An autistic child plays outside, learning to socialize and embrace his identity. / PHOTO COURTESY OF PIXABAY

Nick Hughes
Managing Editor

Identity-first language is the preferred way that I like to be referred to. This means that I prefer to be called an autistic person, instead of a person with autism. I have been told by medical professionals all my life that people-first was the correct way. These past couple years I have decided, for myself, that this was not the correct way. People-first, for autism, diminishes my personal identity, and I hold that identity in high regard. 

Identity is defined as the fact of being who or what a person or thing is. I am autistic. That is not a slur at all, and I am working so hard to keep it from becoming a slur. Unfortunately, another word became stigmatized, the r-word, and I am concerned that will happen to the term autistic. It is imperative that this does not happen. My personhood should not be a slur to insult others with. 

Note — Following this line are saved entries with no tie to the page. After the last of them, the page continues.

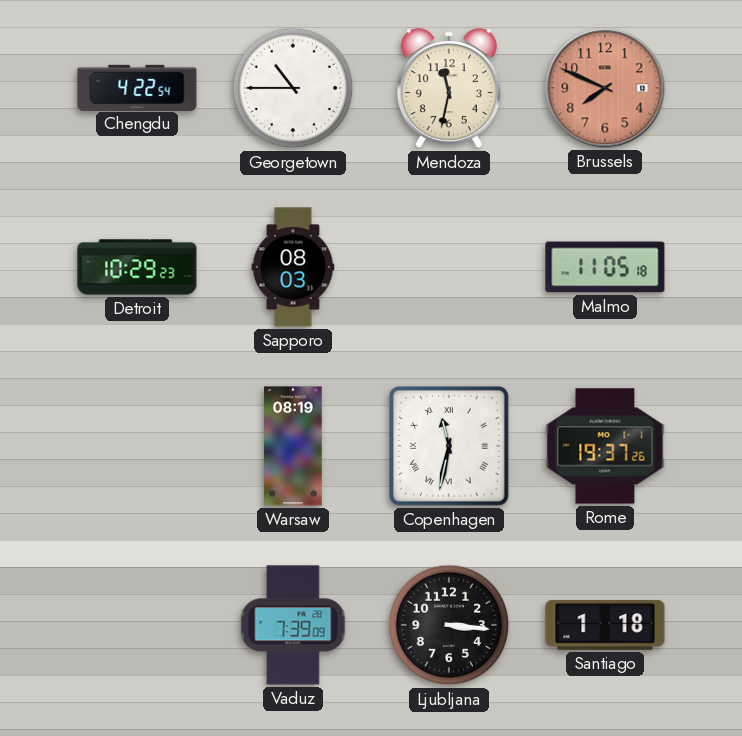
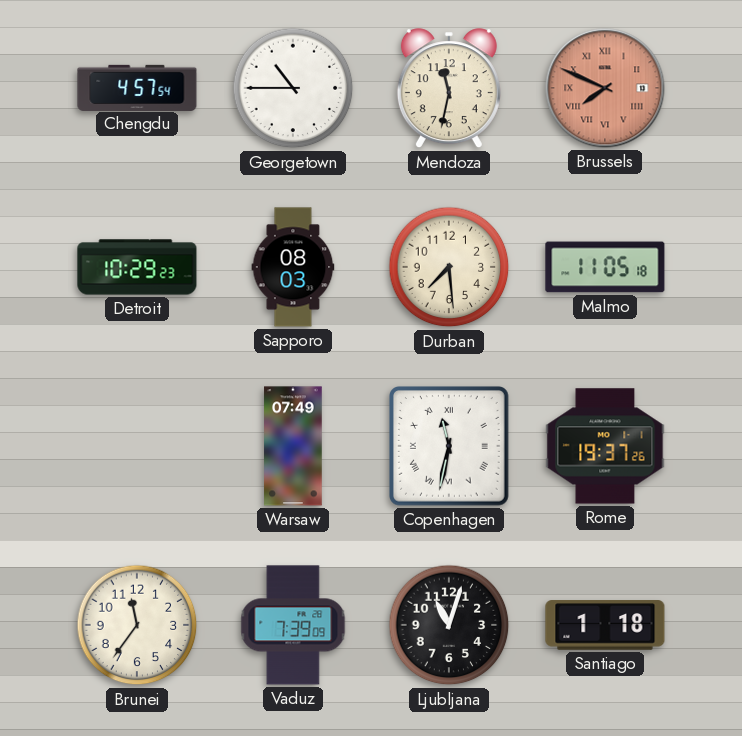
Chengdu: 4:22 -> 4:57
Brussels numerals: Arabic -> Roman
Durban: none -> 7:29
Warsaw: 08:19 -> 07:49
Brunei: none -> 11:36
Ljubljana: 3:16 -> 11:03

The forced nature of people-first, when it comes to the term autistic person, is making the term become stigmatized. This forcefulness comes from a multitude of sources. Chief among them is the misinformation about autism. A group that is partially responsible for this pushed agenda is the charity group Autism Speaks. I have spoken at length about Autism Speaks in many of my prior articles here at the Snapper, and you can find them on the Snapper website.

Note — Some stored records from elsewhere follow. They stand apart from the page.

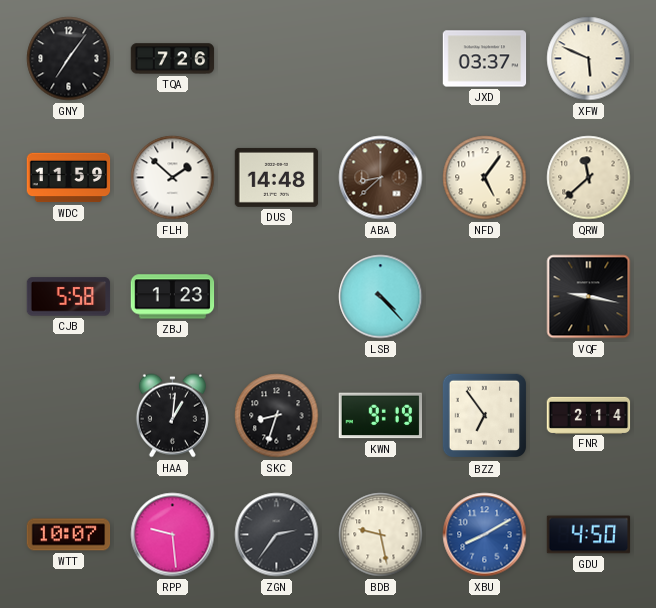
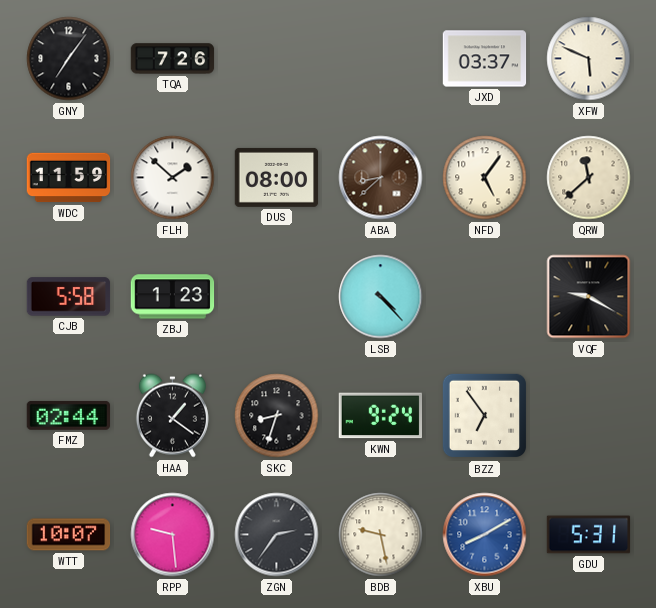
DUS: 14:48 -> 08:00
VQF: 9:17 -> 9:20
FMZ: none -> 02:44
HAA: 1:01 -> 1:21
KWN: 9:19 -> 9:24
FNR: 2:14 -> none
GDU: 4:50 -> 5:31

The misinformation about autism started, that I became aware of at least, with the Andrew Wakefield study, which has been debunked multiple times, but which claimed that certain vaccines cause autism. This is not true. There is no scientific evidence that vaccines cause autism. 

Another source of misinformation is the cycle of it being regurgitated by parents who see Autism Speaks as the best source to look to for information. I get it, finding out that your child has autism, would probably be scary. This leads to the issue of trusting science, and there is a severe lack of trust in American society these days. 

Through all the misinformation, there are still autistic people figuring out that they prefer identity-first language. My journey of being autistic has shown me who I am as a person. The autism that is an inherent part of my identity helped me figure these issues out. I do not know how to not be autistic. I was born autistic, and I think it is important to reinforce that point. Autistic is what I am, and it is something that I must deal with and work through. 

One aspect that has helped me out a lot is Autistic Twitter, which is exactly what it says it is. It is a space in Twitter that allows autistic people to talk and sort through their autism in a group setting. Autism, for me, is a social anxiety disorder, and I think it is difficult to define everyone’s autism in one blanket criteria. I struggle greatly with social interaction, but there are some autistic people that do not. 

My identity is an important part of me, and it hurts the autistic community when others do not respect that identity. My suggestion for people who do not know about autism is to ask an autistic person. Go on Twitter, use the Actually Autistic hashtag and ask us. We will talk to you about our experiences. 

My final thought for this is that it comes down to a willingness among us to respect each other and our identity. Everyone has an identity of some sort and there should be respect all along the way for people who are trying to sort their own out.